__WHAT YOU WILL DO__:
Could you restate the entries below word for word and leave the images out?

──────── DATA LISTING

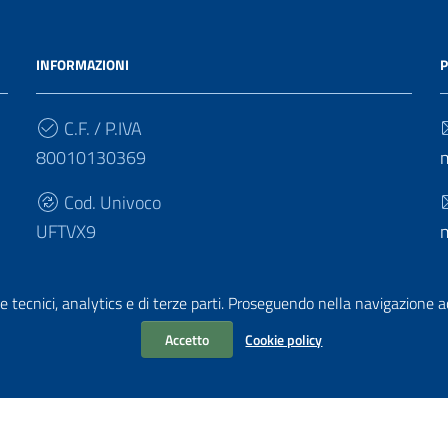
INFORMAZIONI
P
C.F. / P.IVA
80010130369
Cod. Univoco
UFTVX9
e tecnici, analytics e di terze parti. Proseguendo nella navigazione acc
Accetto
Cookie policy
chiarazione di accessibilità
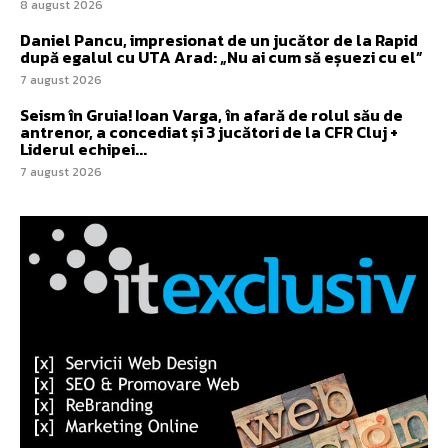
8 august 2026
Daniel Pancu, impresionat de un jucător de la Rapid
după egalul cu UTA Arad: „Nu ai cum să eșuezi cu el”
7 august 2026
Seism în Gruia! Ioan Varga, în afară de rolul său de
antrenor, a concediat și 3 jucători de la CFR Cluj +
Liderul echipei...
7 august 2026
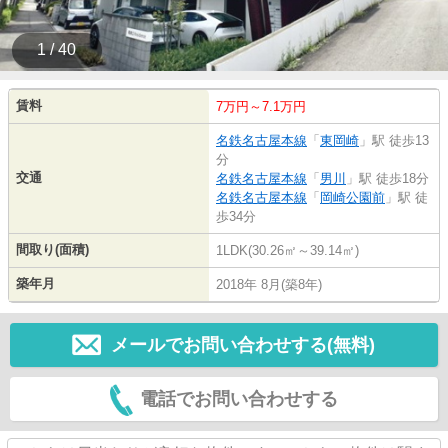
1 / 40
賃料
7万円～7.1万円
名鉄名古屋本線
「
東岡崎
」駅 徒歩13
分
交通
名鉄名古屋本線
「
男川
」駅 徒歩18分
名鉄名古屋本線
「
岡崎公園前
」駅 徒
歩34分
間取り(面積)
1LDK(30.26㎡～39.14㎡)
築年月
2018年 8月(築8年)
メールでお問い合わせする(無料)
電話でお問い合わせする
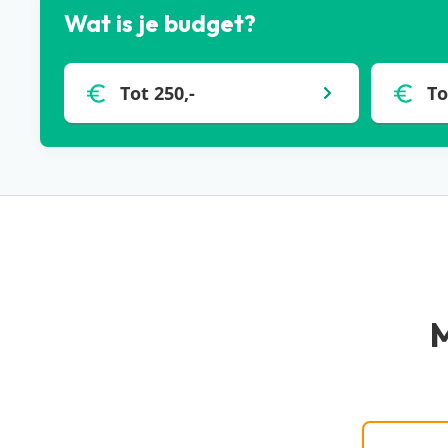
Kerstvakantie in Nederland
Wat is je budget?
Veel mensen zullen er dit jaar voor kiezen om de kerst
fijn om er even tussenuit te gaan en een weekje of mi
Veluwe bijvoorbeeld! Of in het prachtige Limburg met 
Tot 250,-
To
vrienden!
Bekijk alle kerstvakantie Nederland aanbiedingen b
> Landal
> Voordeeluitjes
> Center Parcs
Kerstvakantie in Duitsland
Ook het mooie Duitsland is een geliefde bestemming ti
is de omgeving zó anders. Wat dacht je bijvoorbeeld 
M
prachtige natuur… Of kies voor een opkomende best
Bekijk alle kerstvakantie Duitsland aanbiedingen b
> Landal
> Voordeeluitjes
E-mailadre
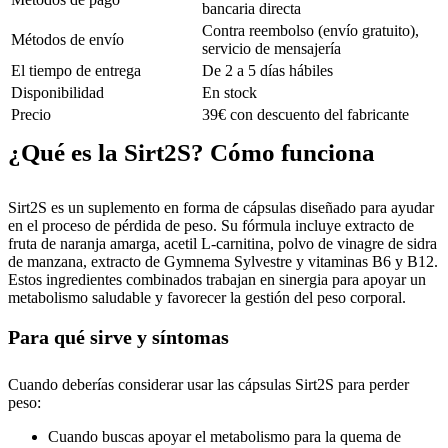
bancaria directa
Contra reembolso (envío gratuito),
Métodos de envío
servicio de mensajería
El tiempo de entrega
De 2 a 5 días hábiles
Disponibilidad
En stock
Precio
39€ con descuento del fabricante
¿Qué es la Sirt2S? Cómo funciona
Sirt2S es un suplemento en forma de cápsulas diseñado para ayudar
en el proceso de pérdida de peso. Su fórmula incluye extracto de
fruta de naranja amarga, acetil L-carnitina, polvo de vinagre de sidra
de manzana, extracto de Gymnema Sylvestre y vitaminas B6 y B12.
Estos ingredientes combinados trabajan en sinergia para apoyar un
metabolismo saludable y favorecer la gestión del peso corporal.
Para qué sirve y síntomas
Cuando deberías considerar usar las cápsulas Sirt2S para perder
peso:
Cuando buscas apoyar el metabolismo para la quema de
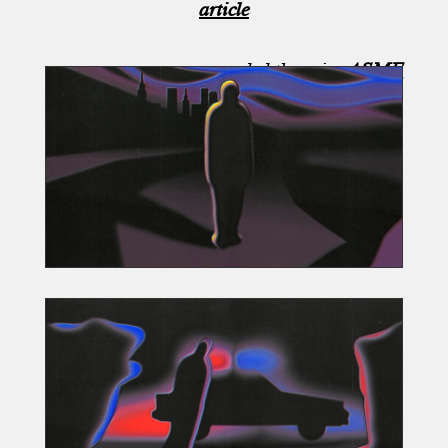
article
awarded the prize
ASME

────────────────

__RESPONSE AREA__:
INFORMAZIONI
P
C.F. / P.IVA
80010130369
Cod. Univoco
UFTVX9
e tecnici, analytics e di terze parti. Proseguendo nella navigazione acc
Accetto
Cookie policy
chiarazione di accessibilità
8 august 2026
Daniel Pancu, impresionat de un jucător de la Rapid
după egalul cu UTA Arad: „Nu ai cum să eșuezi cu el”
7 august 2026
Seism în Gruia! Ioan Varga, în afară de rolul său de
antrenor, a concediat și 3 jucători de la CFR Cluj +
Liderul echipei...
7 august 2026
1 / 40
賃料
7万円～7.1万円
名鉄名古屋本線
「
東岡崎
」駅 徒歩13
分
交通
名鉄名古屋本線
「
男川
」駅 徒歩18分
名鉄名古屋本線
「
岡崎公園前
」駅 徒
歩34分
間取り(面積)
1LDK(30.26㎡～39.14㎡)
築年月
2018年 8月(築8年)
メールでお問い合わせする(無料)
電話でお問い合わせする
Kerstvakantie in Nederland
Wat is je budget?
Veel mensen zullen er dit jaar voor kiezen om de kerst
fijn om er even tussenuit te gaan en een weekje of mi
Veluwe bijvoorbeeld! Of in het prachtige Limburg met 
Tot 250,-
To
vrienden!
Bekijk alle kerstvakantie Nederland aanbiedingen b
> Landal
> Voordeeluitjes
> Center Parcs
Kerstvakantie in Duitsland
Ook het mooie Duitsland is een geliefde bestemming ti
is de omgeving zó anders. Wat dacht je bijvoorbeeld 
M
prachtige natuur… Of kies voor een opkomende best
Bekijk alle kerstvakantie Duitsland aanbiedingen b
> Landal
> Voordeeluitjes
E-mailadre
bancaria directa
Contra reembolso (envío gratuito),
Métodos de envío
servicio de mensajería
El tiempo de entrega
De 2 a 5 días hábiles
Disponibilidad
En stock
Precio
39€ con descuento del fabricante
¿Qué es la Sirt2S? Cómo funciona
Sirt2S es un suplemento en forma de cápsulas diseñado para ayudar
en el proceso de pérdida de peso. Su fórmula incluye extracto de
fruta de naranja amarga, acetil L-carnitina, polvo de vinagre de sidra
de manzana, extracto de Gymnema Sylvestre y vitaminas B6 y B12.
Estos ingredientes combinados trabajan en sinergia para apoyar un
metabolismo saludable y favorecer la gestión del peso corporal.
Para qué sirve y síntomas
Cuando deberías considerar usar las cápsulas Sirt2S para perder
peso:
Cuando buscas apoyar el metabolismo para la quema de
article
awarded the prize
ASME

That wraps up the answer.